» Your assignment:
Go over the listing below line by line, and return each one holding the string "show".
....
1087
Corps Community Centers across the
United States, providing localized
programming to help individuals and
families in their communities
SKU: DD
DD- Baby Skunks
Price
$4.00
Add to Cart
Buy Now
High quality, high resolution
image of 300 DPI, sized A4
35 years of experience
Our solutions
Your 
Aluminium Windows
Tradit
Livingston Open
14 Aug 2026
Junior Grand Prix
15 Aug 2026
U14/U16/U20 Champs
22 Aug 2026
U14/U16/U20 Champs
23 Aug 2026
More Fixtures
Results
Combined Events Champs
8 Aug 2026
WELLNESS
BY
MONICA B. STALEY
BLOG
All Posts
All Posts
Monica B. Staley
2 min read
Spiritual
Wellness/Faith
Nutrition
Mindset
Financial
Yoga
....
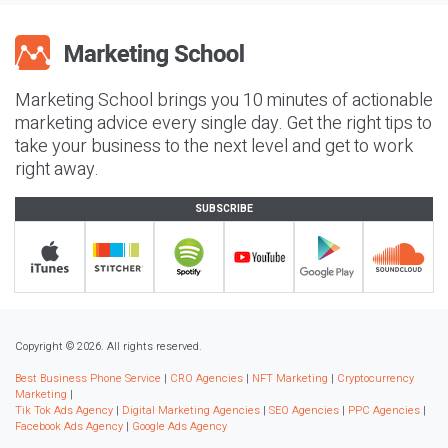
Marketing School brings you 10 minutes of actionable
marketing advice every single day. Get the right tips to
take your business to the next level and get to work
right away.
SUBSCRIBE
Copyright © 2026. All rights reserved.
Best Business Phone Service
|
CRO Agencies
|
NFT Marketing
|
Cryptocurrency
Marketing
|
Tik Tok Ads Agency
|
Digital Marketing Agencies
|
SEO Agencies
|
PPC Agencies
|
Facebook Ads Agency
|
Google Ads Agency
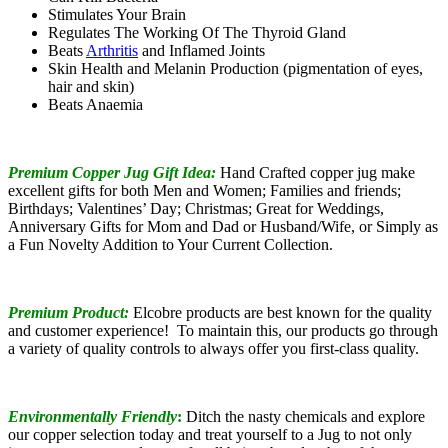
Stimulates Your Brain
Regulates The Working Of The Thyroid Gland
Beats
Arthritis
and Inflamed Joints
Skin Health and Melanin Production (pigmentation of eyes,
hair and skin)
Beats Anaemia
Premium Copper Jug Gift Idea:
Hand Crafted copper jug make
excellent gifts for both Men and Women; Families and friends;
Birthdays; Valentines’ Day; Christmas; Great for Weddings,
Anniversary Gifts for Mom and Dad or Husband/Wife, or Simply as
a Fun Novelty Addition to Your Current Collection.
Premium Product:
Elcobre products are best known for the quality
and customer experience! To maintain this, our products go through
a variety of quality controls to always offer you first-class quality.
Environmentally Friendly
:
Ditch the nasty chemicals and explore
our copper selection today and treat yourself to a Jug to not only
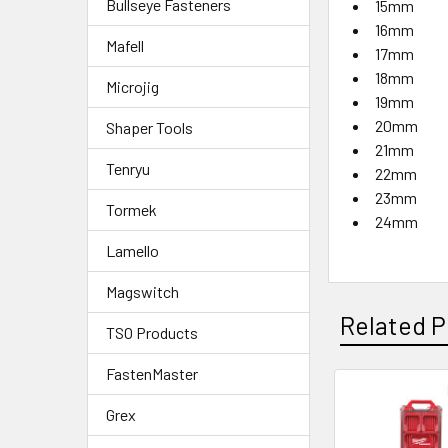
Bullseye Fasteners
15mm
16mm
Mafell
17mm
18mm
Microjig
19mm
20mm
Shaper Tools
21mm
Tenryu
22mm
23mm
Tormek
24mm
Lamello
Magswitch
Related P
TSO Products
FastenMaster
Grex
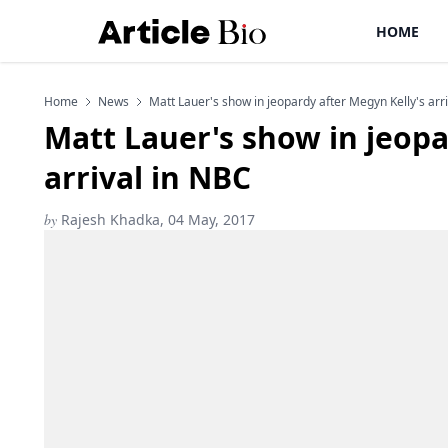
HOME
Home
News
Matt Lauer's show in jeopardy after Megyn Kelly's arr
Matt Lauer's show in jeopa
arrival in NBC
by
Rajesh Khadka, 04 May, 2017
....
» Response below:
Matt Lauer's show in jeopardy after Megyn Kelly's arr
Matt Lauer's show in jeopa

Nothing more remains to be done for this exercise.